A seductive 21st-century vision of replacing office politics and commuting with modems, country views and roses around the door was dealt a severe blow yesterday by the news that Britain's first "televillage" had gone into receivership.

A seductive 21st-century vision of replacing office politics and commuting with modems, country views and roses around the door was dealt a severe blow yesterday by the news that Britain's first "televillage" had gone into receivership.

Nearly one-third of homes remain unsold at the £7m development near the Welsh market town of Crickhowell in the Brecon Beacons National Park, where urban dwellers were enticed by the prospect of hooking up to a fibre-optic network together in a converted, listed farmhouse.

The Acorn Televillages project has now run up debts of around £1m, leading bankers to call in the accountant Grant Thornton.

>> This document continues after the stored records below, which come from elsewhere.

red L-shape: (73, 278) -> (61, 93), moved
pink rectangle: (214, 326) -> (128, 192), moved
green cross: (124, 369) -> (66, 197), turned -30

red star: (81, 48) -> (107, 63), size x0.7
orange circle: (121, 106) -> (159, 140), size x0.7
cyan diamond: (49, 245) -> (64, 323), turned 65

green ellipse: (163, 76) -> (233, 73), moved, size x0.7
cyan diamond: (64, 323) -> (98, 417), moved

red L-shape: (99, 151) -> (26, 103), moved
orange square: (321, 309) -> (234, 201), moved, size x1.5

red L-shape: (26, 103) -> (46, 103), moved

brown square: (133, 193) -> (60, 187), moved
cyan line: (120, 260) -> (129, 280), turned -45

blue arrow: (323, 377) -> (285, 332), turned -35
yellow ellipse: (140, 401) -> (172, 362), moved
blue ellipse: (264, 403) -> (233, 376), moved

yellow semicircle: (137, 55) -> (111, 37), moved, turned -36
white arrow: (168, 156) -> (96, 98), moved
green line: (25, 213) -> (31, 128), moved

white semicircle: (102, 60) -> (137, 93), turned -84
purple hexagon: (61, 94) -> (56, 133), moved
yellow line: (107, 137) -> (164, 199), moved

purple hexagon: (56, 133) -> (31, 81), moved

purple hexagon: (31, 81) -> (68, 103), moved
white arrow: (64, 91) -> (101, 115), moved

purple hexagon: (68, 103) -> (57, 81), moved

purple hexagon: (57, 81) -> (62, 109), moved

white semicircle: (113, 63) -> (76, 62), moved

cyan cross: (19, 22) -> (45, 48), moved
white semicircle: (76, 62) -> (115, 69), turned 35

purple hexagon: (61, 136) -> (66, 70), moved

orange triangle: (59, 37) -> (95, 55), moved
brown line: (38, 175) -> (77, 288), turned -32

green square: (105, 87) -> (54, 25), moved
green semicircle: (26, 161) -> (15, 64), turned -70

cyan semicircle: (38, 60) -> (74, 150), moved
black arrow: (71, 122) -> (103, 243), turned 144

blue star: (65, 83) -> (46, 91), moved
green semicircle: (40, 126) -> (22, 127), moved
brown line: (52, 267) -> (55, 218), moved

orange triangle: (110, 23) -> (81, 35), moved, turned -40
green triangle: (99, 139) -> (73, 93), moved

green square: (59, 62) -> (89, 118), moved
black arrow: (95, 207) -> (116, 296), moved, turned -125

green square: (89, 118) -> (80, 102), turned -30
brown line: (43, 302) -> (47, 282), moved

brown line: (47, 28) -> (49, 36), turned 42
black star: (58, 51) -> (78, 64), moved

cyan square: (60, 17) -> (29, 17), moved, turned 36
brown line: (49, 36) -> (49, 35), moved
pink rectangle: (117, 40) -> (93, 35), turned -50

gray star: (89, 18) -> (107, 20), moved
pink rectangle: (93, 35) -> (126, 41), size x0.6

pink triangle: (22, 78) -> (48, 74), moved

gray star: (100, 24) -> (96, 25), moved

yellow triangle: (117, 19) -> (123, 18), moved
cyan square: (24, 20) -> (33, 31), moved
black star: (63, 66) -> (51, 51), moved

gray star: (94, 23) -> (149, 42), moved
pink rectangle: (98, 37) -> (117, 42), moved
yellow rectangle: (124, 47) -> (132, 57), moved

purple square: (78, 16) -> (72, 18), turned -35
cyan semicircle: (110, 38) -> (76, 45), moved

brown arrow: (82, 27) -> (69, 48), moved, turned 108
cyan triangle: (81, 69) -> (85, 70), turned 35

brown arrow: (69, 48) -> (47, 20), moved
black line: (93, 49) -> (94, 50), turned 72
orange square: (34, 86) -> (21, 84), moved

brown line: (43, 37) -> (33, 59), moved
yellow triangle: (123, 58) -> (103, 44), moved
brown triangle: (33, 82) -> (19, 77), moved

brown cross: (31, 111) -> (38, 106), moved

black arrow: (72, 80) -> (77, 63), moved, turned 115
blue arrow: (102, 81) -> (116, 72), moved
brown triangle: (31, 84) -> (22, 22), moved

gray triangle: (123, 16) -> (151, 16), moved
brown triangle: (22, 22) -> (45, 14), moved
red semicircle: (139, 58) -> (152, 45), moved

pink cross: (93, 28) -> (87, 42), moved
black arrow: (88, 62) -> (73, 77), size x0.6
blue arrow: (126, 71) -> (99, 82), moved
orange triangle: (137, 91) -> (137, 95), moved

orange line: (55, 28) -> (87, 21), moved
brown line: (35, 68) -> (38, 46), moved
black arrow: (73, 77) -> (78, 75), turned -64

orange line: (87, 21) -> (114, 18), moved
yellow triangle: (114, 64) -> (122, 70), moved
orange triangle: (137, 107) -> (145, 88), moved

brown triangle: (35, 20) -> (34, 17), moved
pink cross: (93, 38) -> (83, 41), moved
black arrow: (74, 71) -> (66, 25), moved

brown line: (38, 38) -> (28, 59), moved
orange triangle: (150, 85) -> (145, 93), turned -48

The village won a Royal Town Planning Institute award for innovative, sustainable housing last year and its properties, which combine local timber and slate with Venetian-style pastel blue and pink decor, have been the subject of an expensive national advertising campaign. But London-style prices of up to £369,000, have been beyond many pockets and 12 out of 39 houses are empty.

The telecentre with fibre-optic links which was to have been the hub of the community has not been installed, causing those already there to abandon teleworking for more conventional sources of income such as hand-painting Christmas cards or yoga and music tuition.

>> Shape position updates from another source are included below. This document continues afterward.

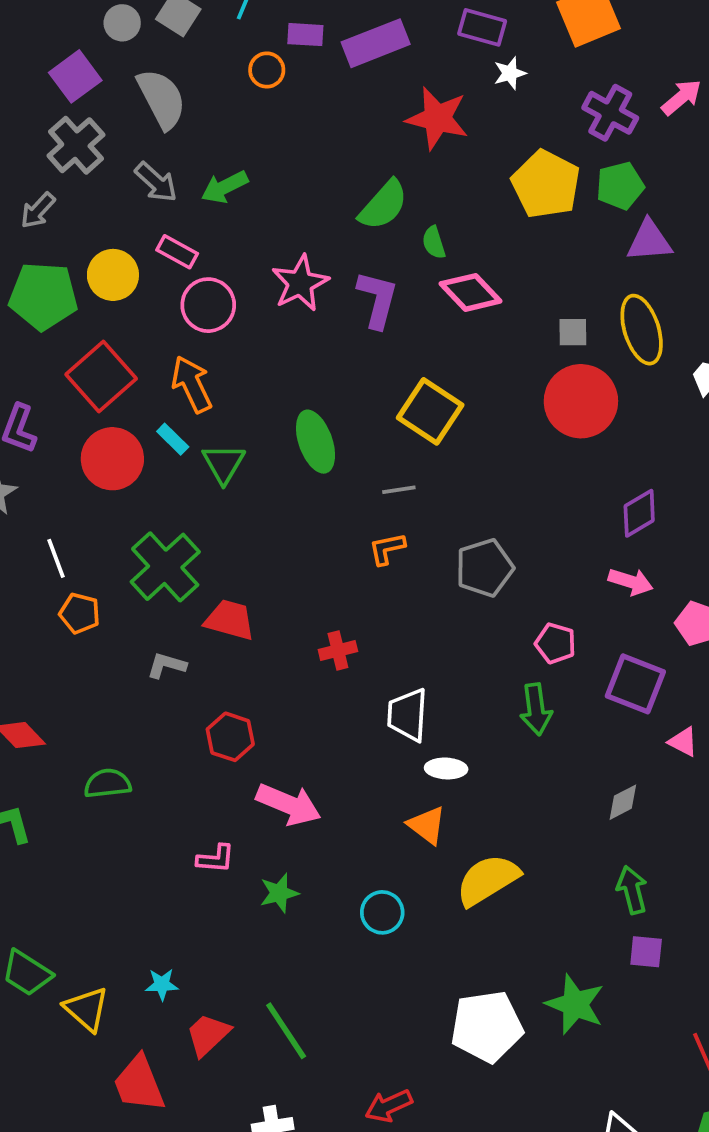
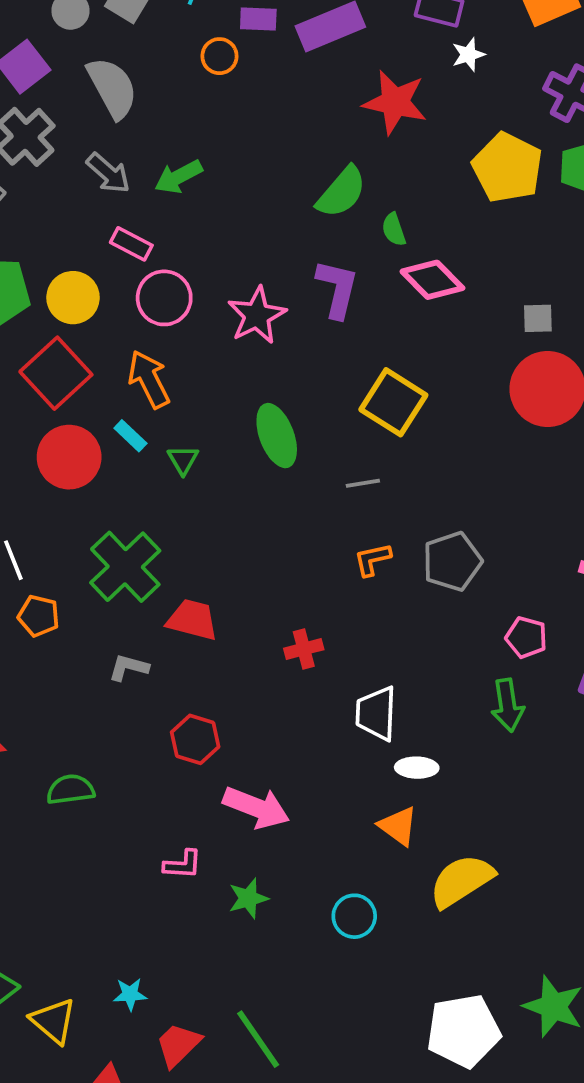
yellow circle: (113, 275) -> (73, 298), moved
pink star: (300, 283) -> (257, 315), moved
green triangle: (224, 464) -> (183, 460), size x0.7
orange L-shape: (387, 549) -> (372, 559), moved

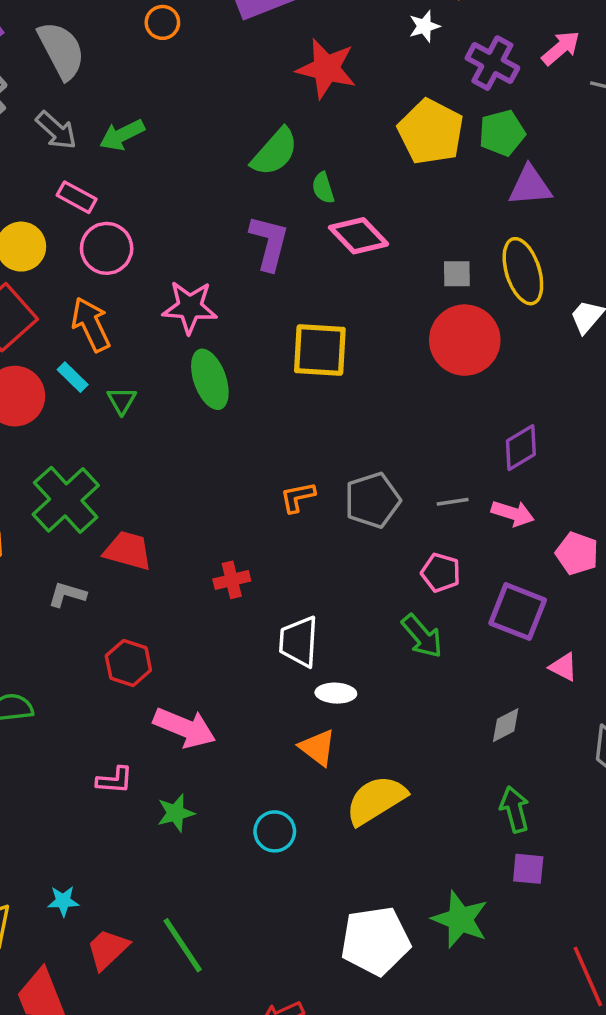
white star: (468, 55) -> (424, 26), moved
pink star: (257, 315) -> (190, 307), moved, turned 30
yellow square: (393, 402) -> (320, 350), turned -30
gray line: (363, 483) -> (453, 502), moved
green arrow: (508, 705) -> (422, 636), turned -33

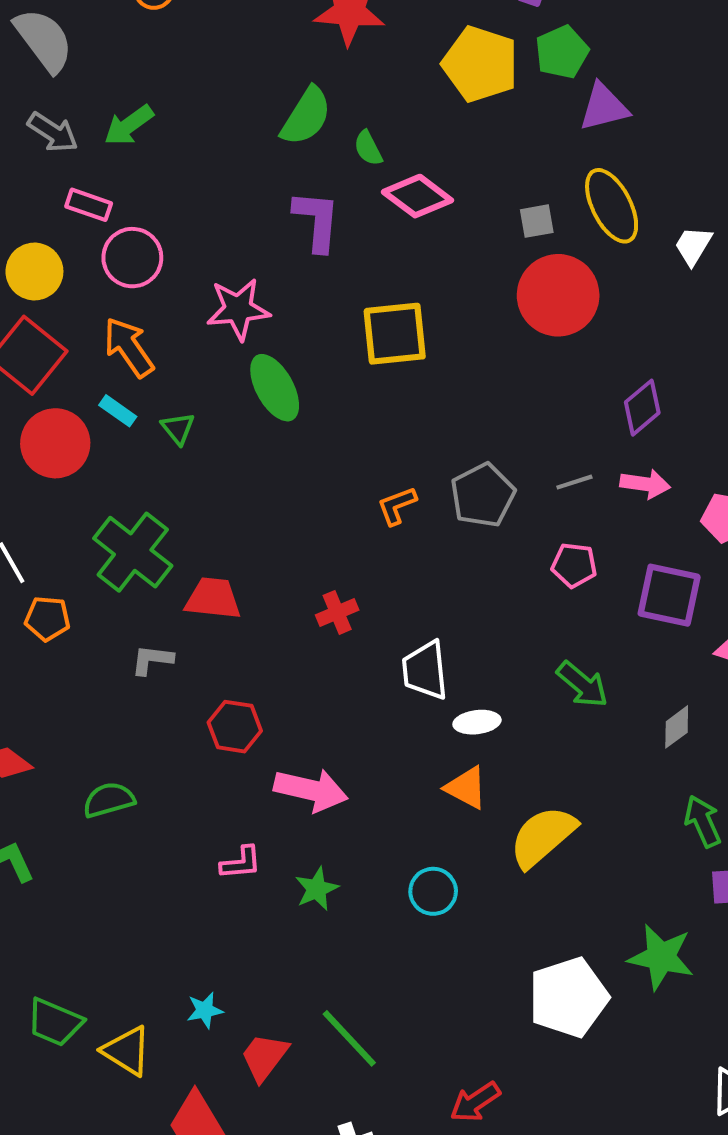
green arrow: (422, 636) -> (582, 684), moved

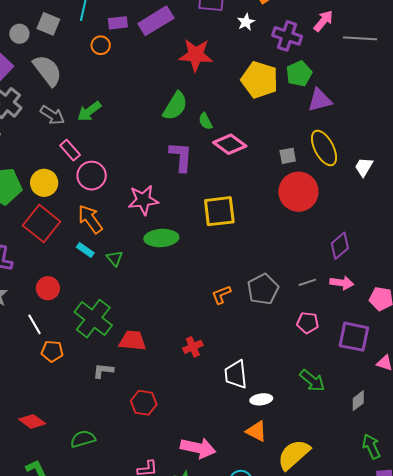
pink rectangle: (89, 205) -> (70, 150), turned 30
green ellipse: (275, 388) -> (161, 238), turned -64
red circle: (55, 443) -> (48, 288), moved, size x0.7
pink arrow: (311, 790) -> (198, 448), moved

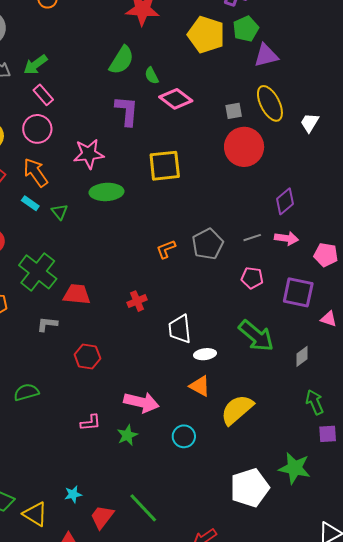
pink rectangle: (70, 150) -> (43, 95), moved
green arrow: (312, 381) -> (256, 336), size x1.4

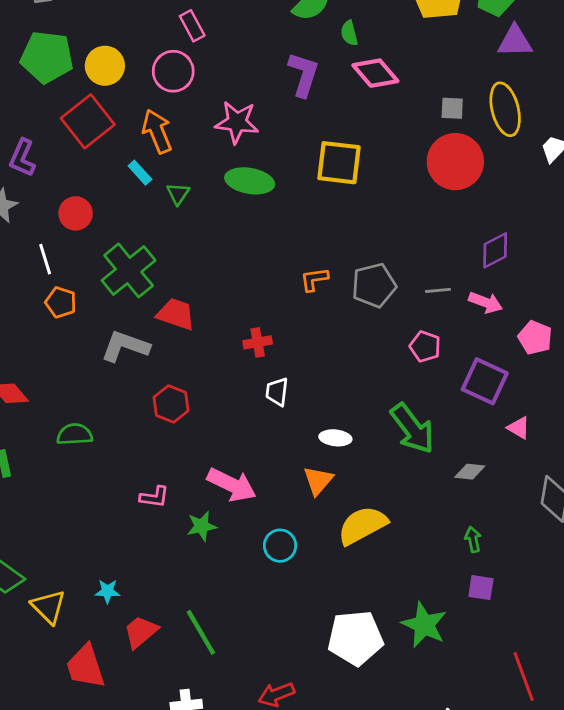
gray L-shape: (47, 324) -> (125, 346), size x1.6
white trapezoid: (180, 329) -> (277, 392), moved, size x0.7
gray diamond: (302, 356) -> (470, 472), turned 30
orange triangle: (200, 386) -> (318, 481), turned 30
green arrow: (315, 402) -> (473, 539), size x0.7

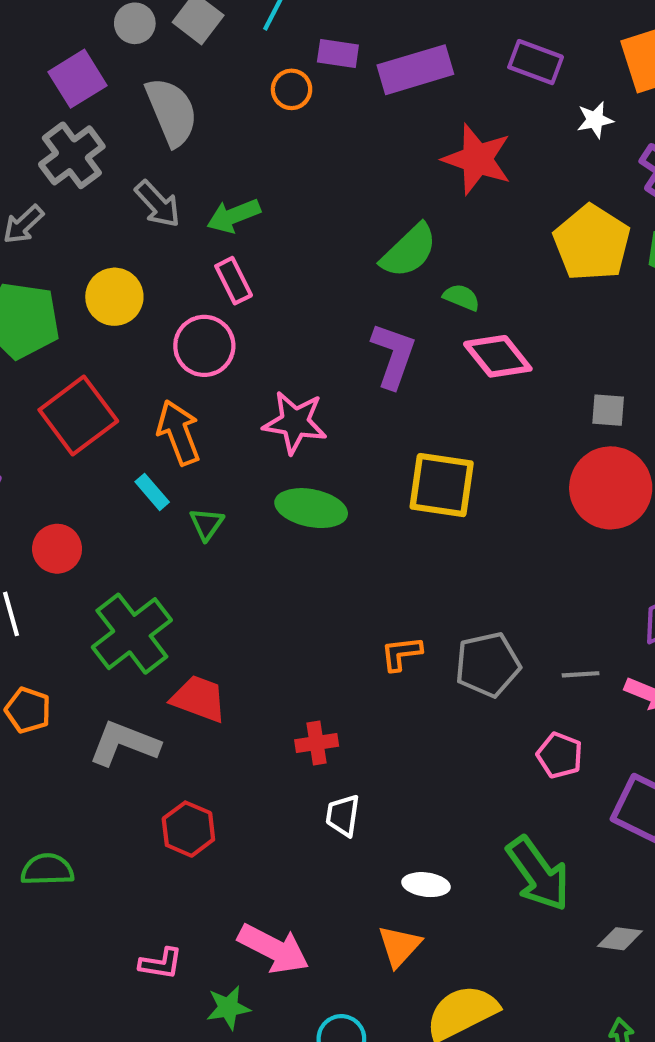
green semicircle: (349, 33) -> (462, 297), turned 125
yellow circle: (105, 66) -> (114, 297), moved
orange pentagon: (61, 302) -> (28, 710), moved

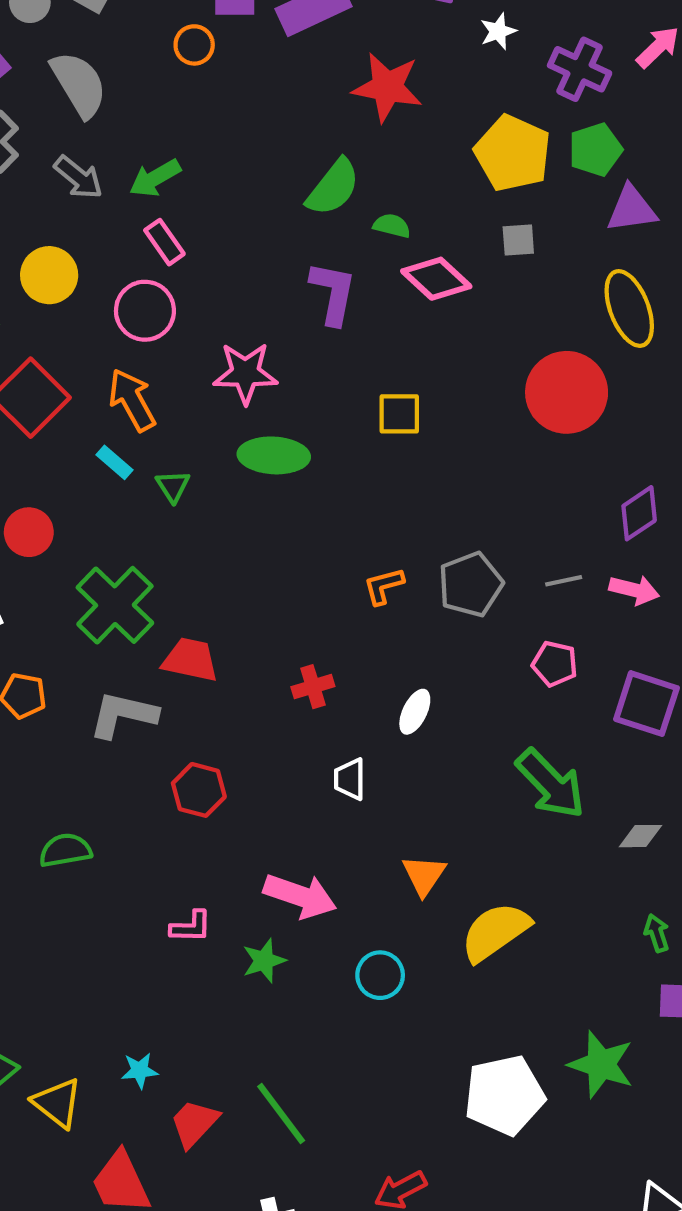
gray square: (608, 410) -> (518, 240), moved
yellow square: (442, 485) -> (399, 414), size x0.7
white trapezoid: (343, 815) -> (350, 779), moved
white ellipse: (426, 885) -> (415, 712), moved, turned -63

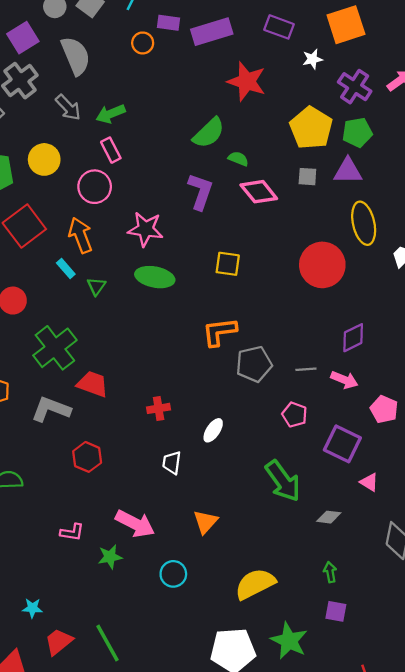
purple triangle: (632, 209) -> (348, 171), moved
orange L-shape: (384, 586) -> (219, 332), moved, size x1.5
yellow semicircle: (495, 932) -> (255, 584), moved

David Diprose, who bought a home in the community three years ago, said some of £300,000-plus properties in the second phase of development were too expensive.

"£250,000 around here gives you a nice choice at local estate agents," said Mr Diprose who, like others, is disgruntled by the absence of the fibre-optic network which was to have helped them access job opportunities. "It would also have removed the cost of setting up our own modem links," he said. "I cannot afford to be on-line 24 hours a day as I would like."

The development's banker, Triodos, which specialises in ethical investment, said the first phase of cheaper homes had overrun on costs and that with nine in the second phase unsold and work to ensure "adequate access" to information technology facilities incomplete it was forced to call in the receiver.

The company's failure reawakens the debate about whether the growth of telecottaging, predicted since the Eighties, has been exaggerated. The estimated number of teleworkers varies from 1.5 million to 4 million. But several studies have shown the lifestyle to create suburban isolation rather than a rural paradise.

The Institute of Employment Studies, which last year said one-fifth of Britain's working population was working from home, warned that teleworkers often felt lonely and preferred a mix of home and office work. This confirmed Europe-wide research by University College Dublin which showed that rural teleworkers complained they were passed over for promotion, missed the chance to trade ideas at the photocopier and felt "out of the loop" of office gossip.

At Crickhowell's second-phase launch last year the managing director of Acorn Televillages, Ashley Dobbs, said the development was "not just about making money" but "changing the world by example [by] creating a sense of community". He seemed to have chosen the perfect place. There is even a fable of a hole in the sky that protects the town from rain.

Mr Dobbs, who helped to import the concept from Scandinavia in the Eighties, yesterday insisted the company would be able to continue. "It came as a surprise that the company had been put into receivership, but we have met with the receivers and we are trying to sort the matter out. I've jumped many hurdles in getting the project off the ground and this is one more," he said.

The receivers have indicated that there is a buyer interested in acquiring the site and completing the development at "close to the original specification" but residents fear the aspirations they bought into may be lost. "This is not just a housing development and it is important that whoever takes it over understands the fundamental commitments to a way of life," Mr Diprose said.